피치억양변환, 소프트사운드 헤드폰, 억양정보, 운율정보, 부드러운-소리기능, 피치억양신호처리, 첨단헤드폰Pitch intonation conversion, soft sound headphones, intonation information, rhyme information, soft-sound function, pitch intonation signal processing, advanced headphones

Description

Soft sound headphone device by voice conversion process of voice signal {A HEADPHONE APPARATUS WITH SOFT-SOUND FUNTION USING PROSODY CONTROL OF SPEECH SIGNAL}

도 1 은 본 발명의 소프트사운드 헤드폰장치의 원리를 설명하기 위한 구성도,1 is a configuration diagram for explaining the principle of the soft sound headphone device of the present invention;

도 2 는 본 발명의 소프트사운드 헤드폰장치에서 분석 및 합성처리 방식을 설명하기 위한 블록도,2 is a block diagram illustrating an analysis and synthesis processing scheme in a soft sound headphone device according to the present invention;

도 3 은 본 발명의 소프트사운드 헤드폰장치에서 억양변환 처리용 하드웨어구성도,3 is a hardware configuration diagram of intonation conversion processing in the soft sound headphone device of the present invention;

도 4 는 본 발명의 소프트사운드 헤드폰장치에 대한 기능처리를 설명하기 위한 플로우챠트이다.
* 도면의 주요 부분에 대한 부호의 설명
101 : 소프트사운드 키보턴 102 : 기존 헤드폰 기능부
103 : 헤드셋 104 : 억양변환기능부
105 : 헤드폰플러그4 is a flowchart for explaining the functional processing of the soft sound headphone device of the present invention.
* Explanation of symbols for the main parts of the drawings
101: soft sound key button 102: conventional headphone function
103: headset 104: intonation conversion function
105: headphone plug

본 발명은 인터넷 전화통화, 일반전화 통화, 휴대폰 통화, 오디오 청취 등의 응용에서 헤드폰을 이용한 소리의 청취 방법을 새로이 제안하여 음성 또는 오디오 가술분야에서 발성변환 신호처리기술로 분류할 수 있는 음성신호의 발성변환처리에 의한 소프트사운드 헤드폰장치에 관한 것이다.
현재 개발되어 있는 휴대폰을 통해 음향 오디오 기기에서 들리는 소리는 각양각색이다. 급하게 들리는 소리, 욕하는 소리, 사투리가 섞인 소리 및 불명료한 목소리 등으로 청취자의 감정을 불쾌하게 만든다. 이렇게 사용되고 있는 기존의 오디오 청취용 헤드폰은 오디오 기기에서 나오는 목소리를 그대로 이어폰이나 스피커를 통해 귀에 전달해주고 있다. The present invention newly proposes a method of listening to sound using a headphone in applications such as Internet telephony, general telephone call, mobile phone call, audio listening, and the like. A soft sound headphone device by voice conversion processing.
There are a variety of sounds that can be heard from acoustic audio devices through the currently developed mobile phones. Displeased listeners can be heard in a hurry, by swearing, by a mixed dialect, or by an unclear voice. Existing audio listening headphones, which are being used in this way, deliver the voice from the audio device to the ear via earphones or speakers.
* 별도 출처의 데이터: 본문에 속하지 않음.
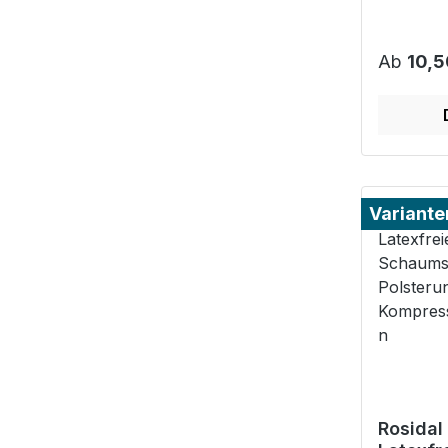
Reguläre
Ab
10,5
Variante
Rosidal 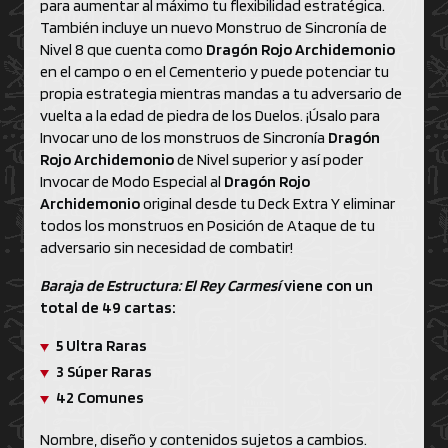
para aumentar al máximo tu flexibilidad estratégica.
También incluye un nuevo Monstruo de Sincronía de
Nivel 8 que cuenta como
Dragón Rojo Archidemonio
en el campo o en el Cementerio y puede potenciar tu
propia estrategia mientras mandas a tu adversario de
vuelta a la edad de piedra de los Duelos. ¡Úsalo para
Invocar uno de los monstruos de Sincronía
Dragón
Rojo Archidemonio
de Nivel superior y así poder
Invocar de Modo Especial al
Dragón Rojo
Archidemonio
original desde tu Deck Extra Y eliminar
todos los monstruos en Posición de Ataque de tu
adversario sin necesidad de combatir!
Baraja de Estructura: El Rey Carmesí
viene con un
total de 49 cartas:
5 Ultra Raras
3 Súper Raras
42 Comunes
Nombre, diseño y contenidos sujetos a cambios.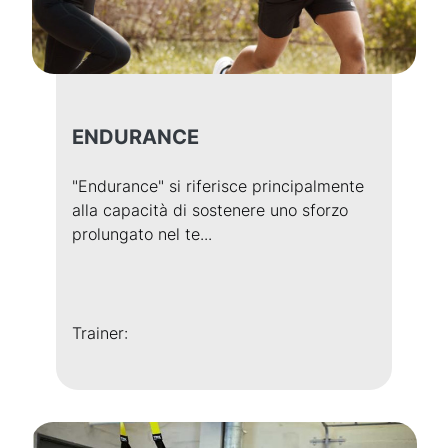
ENDURANCE
"Endurance" si riferisce principalmente
alla capacità di sostenere uno sforzo
prolungato nel te...
Trainer: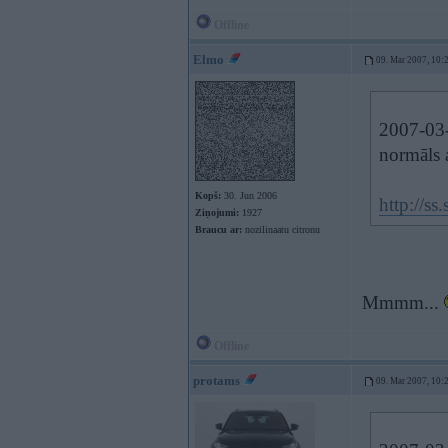
Offline
Elmo
09. Mar 2007, 10:
2007-03-
normāls 
Kopš:
30. Jun 2006
http://
Ziņojumi:
1927
Braucu ar:
nozilinaatu citronu
Mmmm...
Offline
protams
09. Mar 2007, 10: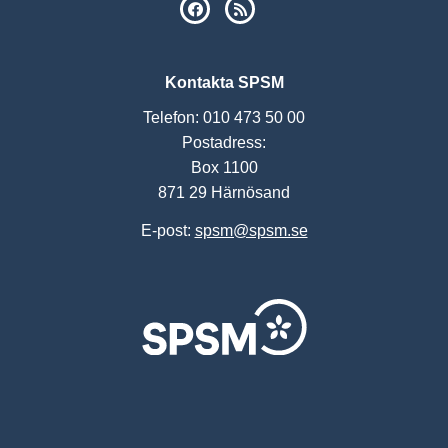
SPSM på Facebook
RSS
Kontakta SPSM
Telefon: 010 473 50 00
Postadress:
Box 1100
871 29 Härnösand
E-post:
spsm@spsm.se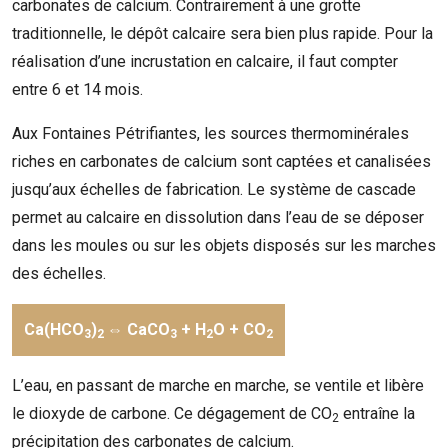
carbonates de calcium. Contrairement à une grotte
traditionnelle, le dépôt calcaire sera bien plus rapide. Pour la
réalisation d’une incrustation en calcaire, il faut compter
entre 6 et 14 mois.
Aux Fontaines Pétrifiantes, les
sources thermominérales
riches en carbonates de calcium sont captées et canalisées
jusqu’aux échelles de fabrication. Le système de cascade
permet au calcaire en dissolution dans l’eau de se déposer
dans les moules ou sur les objets disposés sur les marches
des échelles.
Ca(HCO
)
⇔
CaCO
+
H
O
+
CO
3
2
3
2
2
L’eau, en passant de marche en marche, se ventile et libère
le dioxyde de carbone. Ce dégagement de CO
entraîne la
2
précipitation des carbonates de calcium.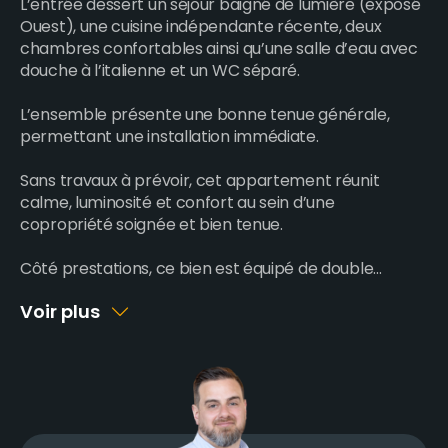
L’entrée dessert un séjour baigné de lumière (exposé
Ouest), une cuisine indépendante récente, deux
chambres confortables ainsi qu’une salle d’eau avec
douche à l’italienne et un WC séparé.
L’ensemble présente une bonne tenue générale,
permettant une installation immédiate.
Sans travaux à prévoir, cet appartement réunit
calme, luminosité et confort au sein d’une
copropriété soignée et bien tenue.
Côté prestations, ce bien est équipé de double
...
Voir plus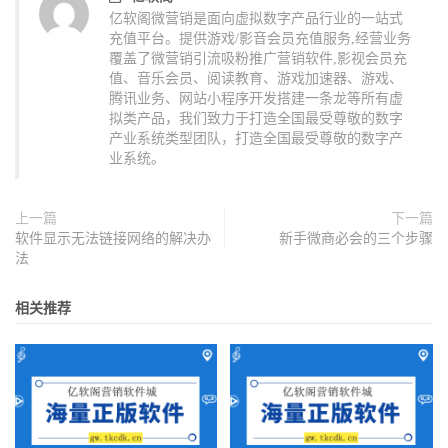
亿软阁微营销是面向虚拟数字产品行业的一站式
充值平台。提供游戏/影音会员充值服务,经营业务
覆盖了微营销引流吸粉推广营销软件,影视会员充
值、音乐会员、阅读教育、游戏加速器、游戏、
腾讯业务、网站小程序开发搭建一条龙等所有虚
拟类产品，我们致力于打造全国最受尊敬的数字
产业系统类型团队，打造全国最受尊敬的数字产
业系统。
上一篇
下一篇
软件显示无法链接网络的解决办
新手微商必会的三个步骤
法
相关推荐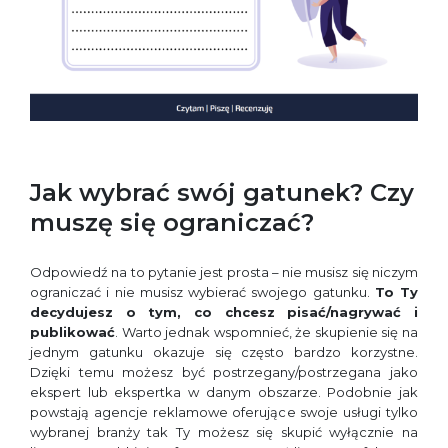
Jak wybrać swój gatunek? Czy
muszę się ograniczać?
Odpowiedź na to pytanie jest prosta – nie musisz się niczym
ograniczać i nie musisz wybierać swojego gatunku.
To Ty
decydujesz o tym, co chcesz pisać/nagrywać i
publikować
. Warto jednak wspomnieć, że skupienie się na
jednym gatunku okazuje się często bardzo korzystne.
Dzięki temu możesz być postrzegany/postrzegana jako
ekspert lub ekspertka w danym obszarze. Podobnie jak
powstają agencje reklamowe oferujące swoje usługi tylko
wybranej branży tak Ty możesz się skupić wyłącznie na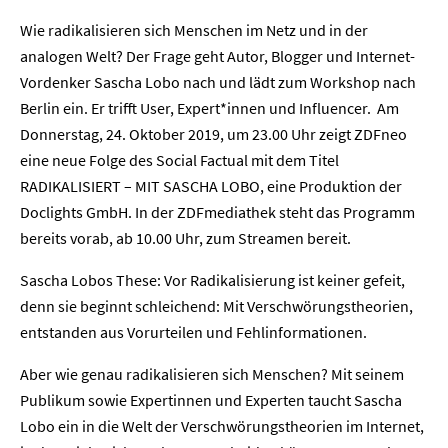
Wie radikalisieren sich Menschen im Netz und in der
analogen Welt? Der Frage geht Autor, Blogger und Internet-
Vordenker Sascha Lobo nach und lädt zum Workshop nach
Berlin ein. Er trifft User, Expert*innen und Influencer. Am
Donnerstag, 24. Oktober 2019, um 23.00 Uhr zeigt ZDFneo
eine neue Folge des Social Factual mit dem Titel
RADIKALISIERT – MIT SASCHA LOBO, eine Produktion der
Doclights GmbH. In der ZDFmediathek steht das Programm
bereits vorab, ab 10.00 Uhr, zum Streamen bereit.
Sascha Lobos These: Vor Radikalisierung ist keiner gefeit,
denn sie beginnt schleichend: Mit Verschwörungstheorien,
entstanden aus Vorurteilen und Fehlinformationen.
Aber wie genau radikalisieren sich Menschen? Mit seinem
Publikum sowie Expertinnen und Experten taucht Sascha
Lobo ein in die Welt der Verschwörungstheorien im Internet,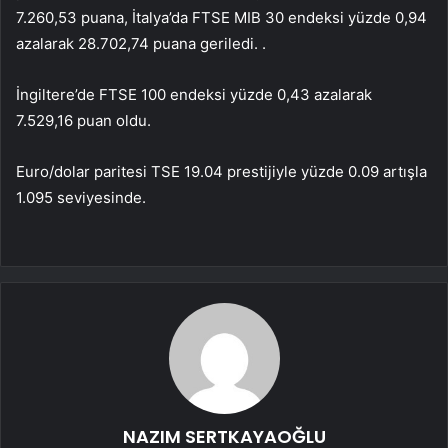
7.260,53 puana, İtalya’da FTSE MIB 30 endeksi yüzde 0,94
azalarak 28.702,74 puana geriledi. .
İngiltere’de FTSE 100 endeksi yüzde 0,43 azalarak
7.529,16 puan oldu.
Euro/dolar paritesi TSE 19.04 prestijiyle yüzde 0.09 artışla
1.095 seviyesinde.
NAZIM SERTKAYAOĞLU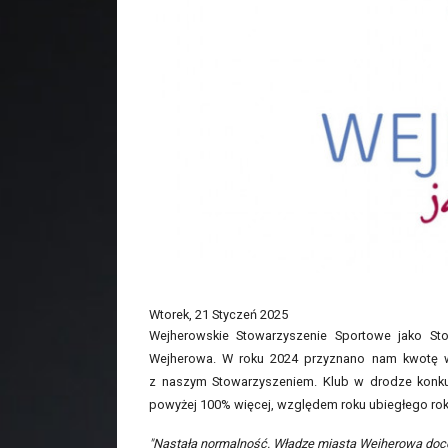
Wtorek, 21 Styczeń 2025
Wejherowskie Stowarzyszenie Sportowe jako Sto
Wejherowa. W roku 2024 przyznano nam kwotę w 
z naszym Stowarzyszeniem. Klub w drodze konku
powyżej 100% więcej, względem roku ubiegłego rok
"Nastała normalność. Władze miasta Wejherowa docen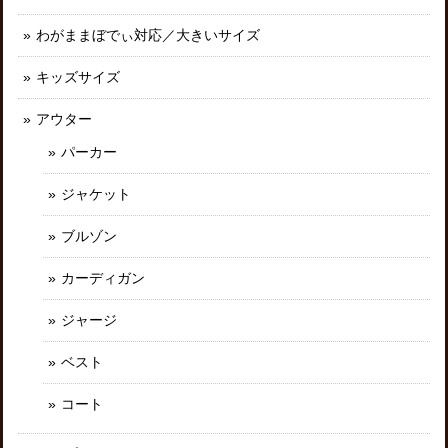
わがままぼでぃ対応／大きいサイズ
キッズサイズ
アウター
パーカー
ジャケット
ブルゾン
カーディガン
ジャージ
ベスト
コート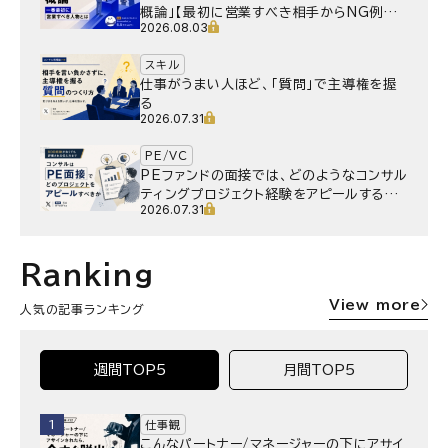
概論」【最初に営業すべき相手からNG例ま
2026.08.03
で】
スキル
仕事がうまい人ほど、「質問」で主導権を握
る
2026.07.31
PE/VC
PEファンドの面接では、どのようなコンサル
ティングプロジェクト経験をアピールするべ
2026.07.31
きか
Ranking
View more
人気の記事ランキング
週間TOP5
月間TOP5
1
仕事観
こんなパートナー/マネージャーの下にアサイ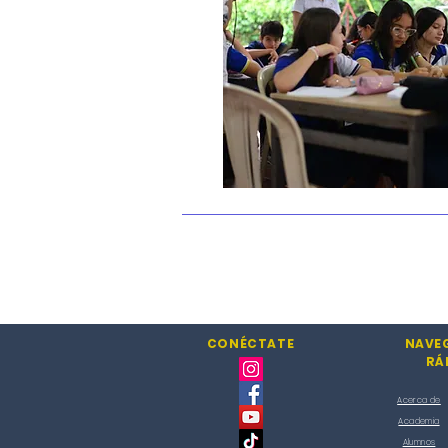
CONÉCTATE
NAVE
RÁ
Acerca de
Academia
Alumnos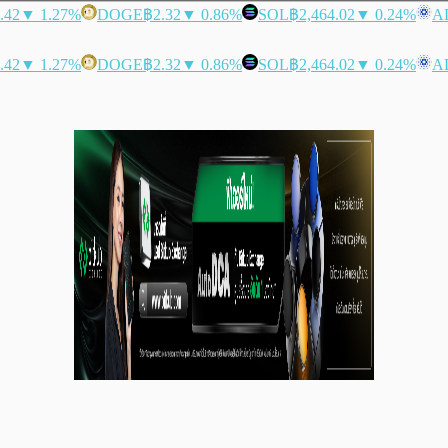
.42
▼ 1.27%
DOGE
฿2.32
▼ 0.86%
SOL
฿2,464.02
▼ 0.24%
A
.42
▼ 1.27%
DOGE
฿2.32
▼ 0.86%
SOL
฿2,464.02
▼ 0.24%
A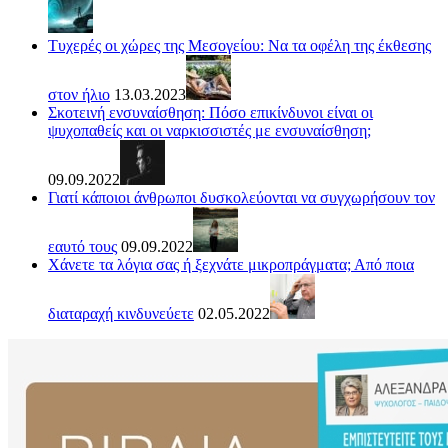
Τυχερές οι χώρες της Μεσογείου: Να τα οφέλη της έκθεσης
στον ήλιο
13.03.2023
Σκοτεινή ενσυναίσθηση: Πόσο επικίνδυνοι είναι οι
ψυχοπαθείς και οι ναρκισσιστές με ενσυναίσθηση;
09.09.2022
Γιατί κάποιοι άνθρωποι δυσκολεύονται να συγχωρήσουν τον
εαυτό τους
09.09.2022
Χάνετε τα λόγια σας ή ξεχνάτε μικροπράγματα; Από ποια
διαταραχή κινδυνεύετε
02.05.2022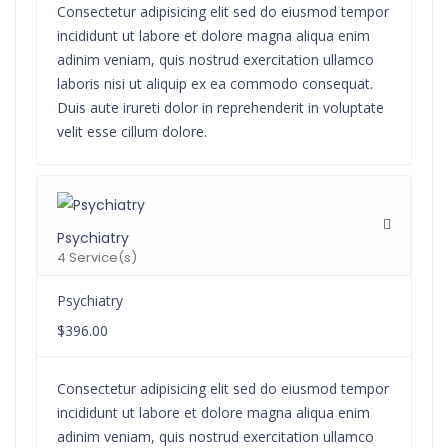
Consectetur adipisicing elit sed do eiusmod tempor
incididunt ut labore et dolore magna aliqua enim
adinim veniam, quis nostrud exercitation ullamco
laboris nisi ut aliquip ex ea commodo consequat.
Duis aute irureti dolor in reprehenderit in voluptate
velit esse cillum dolore.
Psychiatry
4 Service(s)
Psychiatry
$396.00
Consectetur adipisicing elit sed do eiusmod tempor
incididunt ut labore et dolore magna aliqua enim
adinim veniam, quis nostrud exercitation ullamco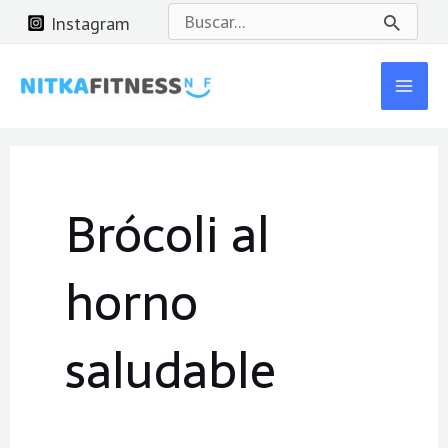
Ir
Buscar
Instagram
al
por:
Mai
contenido
Men
Brócoli al
horno
saludable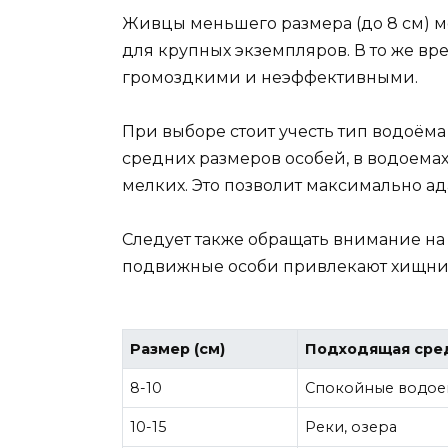
Живцы меньшего размера (до 8 см) м
для крупных экземпляров. В то же вре
громоздкими и неэффективными.
При выборе стоит учесть тип водоёма
средних размеров особей, в водоемах
мелких. Это позволит максимально ад
Следует также обращать внимание на
подвижные особи привлекают хищни
Размер (см)
Подходящая сре
8-10
Спокойные водо
10-15
Реки, озера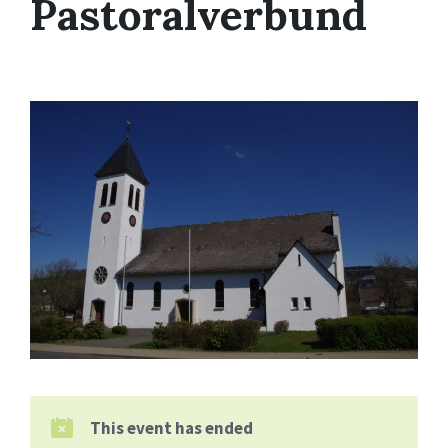
Pastoralverbund
This event has ended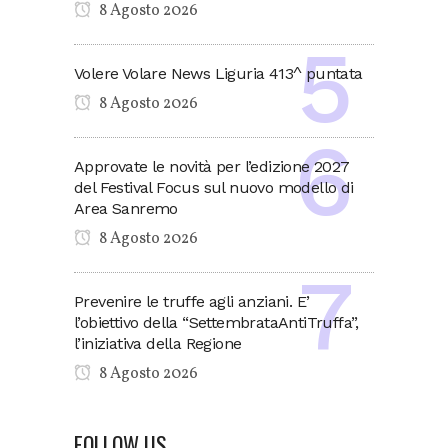
8 Agosto 2026
Volere Volare News Liguria 413^ puntata
8 Agosto 2026
Approvate le novità per l’edizione 2027
del Festival Focus sul nuovo modello di
Area Sanremo
8 Agosto 2026
Prevenire le truffe agli anziani. E’
l’obiettivo della “SettembrataAntiTruffa”,
l’iniziativa della Regione
8 Agosto 2026
FOLLOW US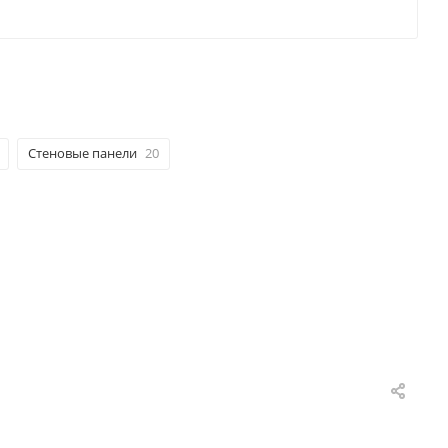
Стеновые панели
20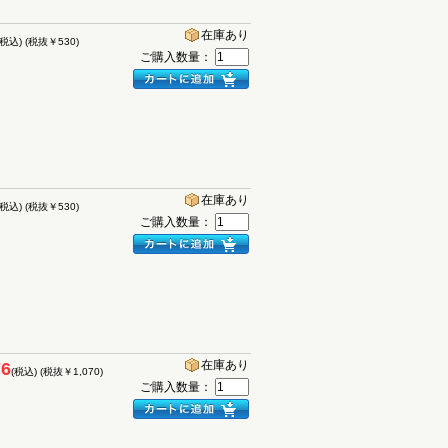
在庫あり
(税込)
(税抜￥530)
ご購入数量：
在庫あり
(税込)
(税抜￥530)
ご購入数量：
在庫あり
76
(税込)
(税抜￥1,070)
ご購入数量：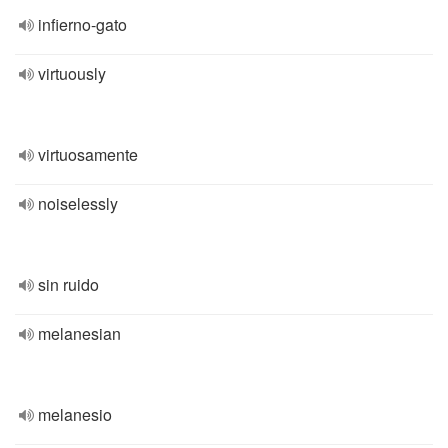
infierno-gato
virtuously
virtuosamente
noiselessly
sin ruido
melanesian
melanesio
특히, 청각 장애인이나 노인층의 경우에는 청각 기능이 저하되어 급한 억양의 변화 소리는 잘 알아듣지 못하는 실정이다. 그러나 이어폰이나 스피커의 수신방식은 소리에 들어있는 성격이나 딱딱함이 그대로 청취자에게 전달되어 수신자가 때로는 불쾌감이나 스트레스를 많이 느끼게 되는 단점이 있다. In particular, the hearing impaired or elderly people are deaf, the hearing function is deteriorated due to the fact that the sound of a sudden change of accent is not well understood. However, the reception method of the earphone or the speaker has a disadvantage in that the character or the hardness contained in the sound is transmitted to the listener as it is, and the receiver sometimes feels a lot of discomfort or stress.

본 발명은 상기와 같은 제반 사정을 감안하여 발명한 것으로, 소프트사운드(soft-sound) 키보턴과 억양변환처리부를 이용하여 헤드폰의 이어폰에서 들리는 발성자의 목소리를 디지털 발성변환 처리기술을 적용하여 부드러운 소리가 들리도록 하는 청취 방식을 새로이 제안하는 음성신호의 발성변환처리에 의한 소프트사운드 헤드폰장치를 제공함에 그 목적이 있다. The present invention has been invented in view of the above circumstances, using a soft-sound key button and an intonation conversion processing unit to soften the sound of the speaker, which is heard from the earphone of the headphone, by applying the digital voice conversion processing technology. It is an object of the present invention to provide a soft sound headphone device by a voice conversion process of a voice signal, which is newly proposed.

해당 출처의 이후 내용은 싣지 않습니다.